With Defiance hitting theaters on December 31, we were on hand at the film's junket in Beverly Hills in early December as Daniel Craig sat down with journalists to talk about his research for the project, his chemistry with co-stars Liev Schreiber and Jamie Bell, what the real life Bielski brothers were up against, what he would have done in their challenging circumstances, and how he feels about the Bond franchise as a business.
It isn’t often times we talk about male chemistry on stage.
DANIEL CRAIG: That’s right.
You and Liev [Schreiber], can you talk about how do find that?
CRAIG: You never know it’s going to be there and you can only hope that you click on some level, and you just try and make something happen. But, in fact, it was a lot easier than that. We had about a week, I think, of just sort of hanging around together. We were doing some rehearsals but there wasn’t much time. It was sort of costume fittings and stuff. We got into each others' faces, I think, with what you do, and we just kind of tried to make some contact. We tried to make a connection. And that sort of spilled over into the set. And with Jamie [Bell] and Liev and I sort of making that unit, we just - I mean, brothers sort of beat the shit out of the each other most of the time. And we were sort of doing that metaphorically and physically.
Any reasons why it took the project so long to get off the ground?
CRAIG: We’ve been sort of talking for a few years about doing something. And last year he contacted me and said he’s got the script. He didn’t want to tell me what it was about. He just wanted to say that it was a labor of love for him and that he had been on it for a long while. You know, send it to me and see what I think. And I read it and immediately wanted to do it.
How do you create the character? Do you go in look into the history or do you just...
CRAIG: No, I spent most of last year reading about this and therefore discussing it with Ed [Zwick] and other people who were involved just sort of getting their opinions. And we just soaked up the stories and soaked up the ideas and obviously the script is a condensed set of a chain of events. I mean, all these things didn’t happen within that year. But the idea was to space it within that year to show a good indication of what happened over the three and a half years, however long that it was that they were actually in the forest.
I know that the one surviving brother, I think he’s in jail, so...
CRAIG: No, he beat the rap.
But there were other survivors of the community that you were able to talk to?
CRAIG: There was a screening a couple of weeks ago in New York for the survivors and their families and so - I don’t remember how many people went to see that, but it was a good crowd, which I missed. It was in New York, but the sort of offspring of the Bielskis came to the set for a week and sat with us and laughed with us, and sort of got a bit drunk with us. And they went off and did a bit of sightseeing for themselves, and so we connected. So that was - Well, it was very inspiring. I mean, they were sort of full of life. And these big guys came and had to be told to be quiet, because they kept on disturbing the takes, but it was just because they’re very rambunctious people.

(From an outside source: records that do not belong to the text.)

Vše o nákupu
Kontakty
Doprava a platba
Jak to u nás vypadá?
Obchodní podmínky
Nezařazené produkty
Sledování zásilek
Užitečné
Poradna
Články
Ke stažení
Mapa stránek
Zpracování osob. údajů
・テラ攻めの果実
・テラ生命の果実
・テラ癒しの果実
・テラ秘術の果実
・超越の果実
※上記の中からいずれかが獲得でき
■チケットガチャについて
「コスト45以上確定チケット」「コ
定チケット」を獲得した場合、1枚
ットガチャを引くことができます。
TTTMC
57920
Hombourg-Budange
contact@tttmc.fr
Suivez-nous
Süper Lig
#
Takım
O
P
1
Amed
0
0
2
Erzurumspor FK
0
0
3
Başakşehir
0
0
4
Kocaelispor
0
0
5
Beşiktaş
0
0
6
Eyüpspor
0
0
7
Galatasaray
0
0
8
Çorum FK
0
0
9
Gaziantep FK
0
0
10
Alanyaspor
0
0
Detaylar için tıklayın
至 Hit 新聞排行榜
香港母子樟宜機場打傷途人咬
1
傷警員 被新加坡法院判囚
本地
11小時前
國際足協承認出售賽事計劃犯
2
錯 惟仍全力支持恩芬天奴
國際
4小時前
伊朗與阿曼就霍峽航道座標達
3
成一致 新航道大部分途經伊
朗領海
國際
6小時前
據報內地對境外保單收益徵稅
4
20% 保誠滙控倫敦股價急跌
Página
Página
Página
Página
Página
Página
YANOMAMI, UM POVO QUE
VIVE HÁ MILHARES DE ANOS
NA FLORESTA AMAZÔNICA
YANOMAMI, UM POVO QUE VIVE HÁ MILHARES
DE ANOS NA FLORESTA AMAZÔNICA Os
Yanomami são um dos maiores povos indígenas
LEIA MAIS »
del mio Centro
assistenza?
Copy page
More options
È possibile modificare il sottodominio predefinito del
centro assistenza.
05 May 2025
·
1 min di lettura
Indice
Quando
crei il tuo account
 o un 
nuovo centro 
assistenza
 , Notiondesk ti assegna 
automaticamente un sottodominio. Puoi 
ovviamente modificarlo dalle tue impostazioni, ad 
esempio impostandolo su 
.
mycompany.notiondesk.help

Everyone would like to think they would do the heroic thing in a situation like this in real life. What do you think you would do?
CRAIG: I have no idea. No idea. I mean, I can’t imagine myself or anybody else in a situation like that, really, deep down. I mean, it’s just horrendous. Of course, I’d like to think I’d do the right things. I mean, that’s what we’d all think. But who knows? I mean, what’s so remarkable about this - about this story - is that I think the instinct of the brothers and certainly of Tuvia, the way we play it is that all he wants to do is run away and hide. I mean, and why wouldn’t you? And people did do that. There were many stories of people who hide out sort of literally in holes in the ground for the remainder of the war. And the forest we were filming in is close to where it actually happened. You can imagine people scraping a living down there and actually just sort of surviving. But they didn’t do that. They picked more than that. He created a community and they existed on a really, sort of on a proper level.
When you take a leading role in a film like this, what do you have to do to make sure that people don’t see you as James Bond?
CRAIG: I don’t do anything. I just get on with my job. I mean, if I made a conscious effort to disguise myself, it would look a bit odd. What I have to do is, you have to sort of take on the - let the audience watch it. The experience the audience is having hopefully will take over and they won’t think about it. But I can’t wear a beard or start dying my hair for just no apparent reason. It’s not the way I work.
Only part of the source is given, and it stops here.